** DATASET RECORDS follows **

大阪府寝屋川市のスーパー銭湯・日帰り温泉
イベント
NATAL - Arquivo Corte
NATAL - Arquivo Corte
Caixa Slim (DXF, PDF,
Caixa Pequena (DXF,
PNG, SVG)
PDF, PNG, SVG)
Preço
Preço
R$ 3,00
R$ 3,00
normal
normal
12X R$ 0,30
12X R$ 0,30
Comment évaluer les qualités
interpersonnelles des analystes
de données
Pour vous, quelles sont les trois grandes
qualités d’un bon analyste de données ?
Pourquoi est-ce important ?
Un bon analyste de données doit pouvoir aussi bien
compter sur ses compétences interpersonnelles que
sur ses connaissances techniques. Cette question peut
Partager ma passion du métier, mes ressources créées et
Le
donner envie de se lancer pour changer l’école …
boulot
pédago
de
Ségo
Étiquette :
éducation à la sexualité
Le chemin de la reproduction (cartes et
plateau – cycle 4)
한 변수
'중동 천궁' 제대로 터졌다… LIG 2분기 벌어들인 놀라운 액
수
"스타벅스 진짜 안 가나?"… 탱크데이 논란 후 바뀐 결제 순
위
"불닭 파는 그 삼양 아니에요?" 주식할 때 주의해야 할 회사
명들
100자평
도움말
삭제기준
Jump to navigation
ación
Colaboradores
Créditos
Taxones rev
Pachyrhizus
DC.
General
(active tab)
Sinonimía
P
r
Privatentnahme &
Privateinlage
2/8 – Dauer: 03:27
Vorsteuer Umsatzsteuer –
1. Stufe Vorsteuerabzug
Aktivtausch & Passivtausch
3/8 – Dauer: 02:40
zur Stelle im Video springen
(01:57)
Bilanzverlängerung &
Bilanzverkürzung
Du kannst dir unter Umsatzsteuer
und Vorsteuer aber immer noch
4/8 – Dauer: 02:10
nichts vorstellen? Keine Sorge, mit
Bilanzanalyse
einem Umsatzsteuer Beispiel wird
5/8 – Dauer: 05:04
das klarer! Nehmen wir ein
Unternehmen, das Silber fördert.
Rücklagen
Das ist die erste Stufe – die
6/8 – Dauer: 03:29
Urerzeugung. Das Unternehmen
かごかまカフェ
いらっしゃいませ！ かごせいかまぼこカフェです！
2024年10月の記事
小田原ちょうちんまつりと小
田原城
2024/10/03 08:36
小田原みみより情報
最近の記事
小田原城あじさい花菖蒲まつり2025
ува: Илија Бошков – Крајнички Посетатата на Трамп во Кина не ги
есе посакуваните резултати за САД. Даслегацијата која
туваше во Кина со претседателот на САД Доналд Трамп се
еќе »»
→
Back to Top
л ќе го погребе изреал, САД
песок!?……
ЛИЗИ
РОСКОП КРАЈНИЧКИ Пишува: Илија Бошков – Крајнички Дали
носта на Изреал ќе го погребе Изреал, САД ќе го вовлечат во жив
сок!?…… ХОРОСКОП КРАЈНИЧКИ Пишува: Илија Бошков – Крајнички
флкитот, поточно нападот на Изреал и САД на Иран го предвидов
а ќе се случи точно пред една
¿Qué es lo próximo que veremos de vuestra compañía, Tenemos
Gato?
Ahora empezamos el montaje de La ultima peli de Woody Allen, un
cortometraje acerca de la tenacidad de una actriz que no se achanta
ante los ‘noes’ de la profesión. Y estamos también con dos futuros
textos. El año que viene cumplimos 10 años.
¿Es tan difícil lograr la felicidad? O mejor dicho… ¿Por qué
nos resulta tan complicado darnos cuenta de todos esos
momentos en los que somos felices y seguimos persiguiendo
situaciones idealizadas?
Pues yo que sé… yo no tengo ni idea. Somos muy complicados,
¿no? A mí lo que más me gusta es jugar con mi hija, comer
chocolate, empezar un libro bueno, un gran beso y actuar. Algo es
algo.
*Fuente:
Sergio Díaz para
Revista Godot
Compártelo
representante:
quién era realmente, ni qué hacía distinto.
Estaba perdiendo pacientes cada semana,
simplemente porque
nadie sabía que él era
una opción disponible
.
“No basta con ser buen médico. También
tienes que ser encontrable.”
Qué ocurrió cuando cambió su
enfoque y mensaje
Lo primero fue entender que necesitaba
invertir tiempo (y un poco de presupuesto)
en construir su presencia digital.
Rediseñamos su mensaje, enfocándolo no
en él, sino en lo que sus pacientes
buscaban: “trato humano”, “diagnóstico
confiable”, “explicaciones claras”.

** End of DATASET RECORDS **

- [YOUR INSTRUCTIONS]: The lines to report are those in the material above that contain the word "погребе"; copy every one of them.

- [RESULT]:
л ќе го погребе изреал, САД
носта на Изреал ќе го погребе Изреал, САД ќе го вовлечат во жив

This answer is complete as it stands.